TASK BRIEF
Your answer must be the data repeated exactly, with no pictures in it.

------ SOURCE MATERIAL ------

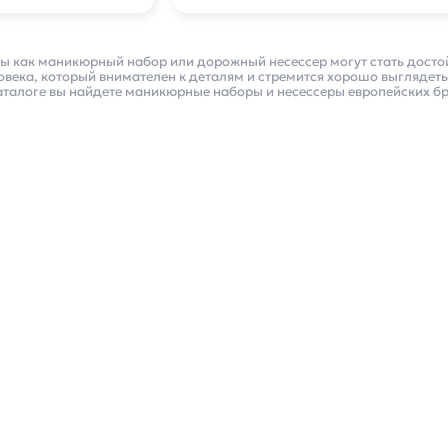
ры как маникюрный набор или дорожный несессер могут стать дост
века, который внимателен к деталям и стремится хорошо выглядеть
аталоге вы найдете маникюрные наборы и несессеры европейских б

------

YOUR SOLUTION
ры как маникюрный набор или дорожный несессер могут стать дост
века, который внимателен к деталям и стремится хорошо выглядеть
аталоге вы найдете маникюрные наборы и несессеры европейских б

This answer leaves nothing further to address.